Social media-loving lawyers have been moving en masse this week from X to BlueSky, with one chambers saying Elon Musk’s site “contradicts” its values.
BlueSky is a social app that only went live to the public earlier this year but has reported a huge spike in new users from the UK this week, with ‘legal Twitter’ moving in large numbers – some while retaining their X accounts but others ditching them altogether.
Legal Futures joined on Monday but will still be on X to distribute our content.
Launched by Twitter co-founder and former CEO Jack Dorsey (although he is no longer involved), Bluesky looks and works like Twitter – but it is designed to not be controlled by a single company and has a different, more open approach to moderation. It is built on the AT Protocol, which means accounts are portable to other apps.
Bluesky, the company, is a public benefit corporation, a US structure for for-profit companies that generate social and public good, and look to operate in a responsible and sustainable manner.
However, as a newcomer, it is still dwarfed by X in terms of users – as of May, it had six million, against X’s 368m.
One Pump Court Chambers announced it was quitting X for BlueSky yesterday. While acknowledging that X has played “a significant role in our online presence and community building”, it said recent changes – particularly under Elon Musk’s leadership – “no longer resonate with [our] core principles”.
It explained: “We believe in fostering a space for constructive dialogue, factual information and, respectful discourse. Unfortunately, the current trajectory of the platform contradicts these values.”
The set highlighted the “amplification of misinformation and hate speech” on X, as well as the “negative online culture” it increasingly fostered.
Leading housing lawyer Giles Peaker, a partner at Anthony Gold and founder of the Nearly Legal website, has also swapped being active on X – where @NearlyLegal account has 31,000 followers – for BlueSky (while retaining the X account to post website content and also to stop anyone taking over the name).
He said it was “no longer possible to continue [on X] without feeling like an under siege resistance fighter, trying to preserve humour, conversation, raising matters of personal and public interest, and frankly keeping self-respect, in the face of what has become a brittle, facile, deceitful, stupidly anger-driven culture that won’t leave you alone”.

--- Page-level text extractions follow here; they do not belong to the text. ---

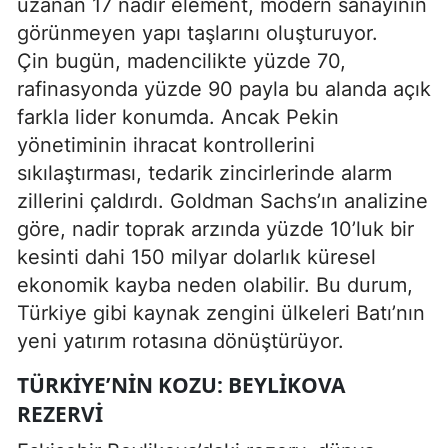
uzanan 17 nadir element, modern sanayinin
görünmeyen yapı taşlarını oluşturuyor.
Çin bugün, madencilikte yüzde 70,
rafinasyonda yüzde 90 payla bu alanda açık
farkla lider konumda. Ancak Pekin
yönetiminin ihracat kontrollerini
sıkılaştırması, tedarik zincirlerinde alarm
zillerini çaldırdı. Goldman Sachs’ın analizine
göre, nadir toprak arzında yüzde 10’luk bir
kesinti dahi 150 milyar dolarlık küresel
ekonomik kayba neden olabilir. Bu durum,
Türkiye gibi kaynak zengini ülkeleri Batı’nın
yeni yatırım rotasına dönüştürüyor.
TÜRKIYE’NIN KOZU: BEYLIKOVA
REZERVI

He said this had been happening for several years but had got “rapidly worse” under Elon Musk “and his kindergarten version of ‘freedom of speech’”.
Mr Peaker said he had decided not to “stay and fight” because X’s income depended on users and views and “I am damned if I am going to play any part in enabling him in that way, even if paying nothing myself. His X will go broke, but let it be sooner rather than later”.

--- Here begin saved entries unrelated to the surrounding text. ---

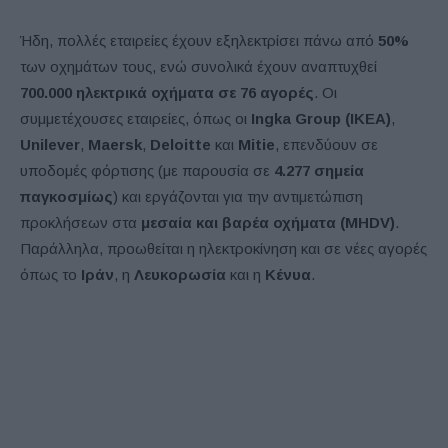
Ήδη, πολλές εταιρείες έχουν εξηλεκτρίσει πάνω από
50%
των οχημάτων τους, ενώ συνολικά έχουν αναπτυχθεί
700.000 ηλεκτρικά οχήματα σε 76 αγορές
. Οι
συμμετέχουσες εταιρείες, όπως οι
Ingka Group (IKEA)
,
Unilever
,
Maersk
,
Deloitte
και
Mitie
, επενδύουν σε
υποδομές φόρτισης (με παρουσία σε
4.277 σημεία
παγκοσμίως
) και εργάζονται για την αντιμετώπιση
προκλήσεων στα
μεσαία και βαρέα οχήματα (MHDV)
.
Παράλληλα, προωθείται η ηλεκτροκίνηση και σε νέες αγορές
όπως το
Ιράν
, η
Λευκορωσία
και η
Κένυα
.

He added that Twitter as was had been “marvellous”, not only by building up a housing law community but also putting him in contact with journalists, politicians, campaigners and others – indeed, Mr Peaker said the Homes (Fitness for Human Habitation) Act 2018 would not have happened without the connections made on Twitter.
BlueSky, he said, reminded him of pre 2016 twitter – “funny and with interesting people to discover and talk to”.
George Peretz KC was another lawyer who has decided against staying and fighting. He wrote on BlueSky yesterday: “Though I see the force of ‘take them on on their own turf’ it’s also critical to break the coordination problem that underpins X’s position. Debating on X strengthens X.”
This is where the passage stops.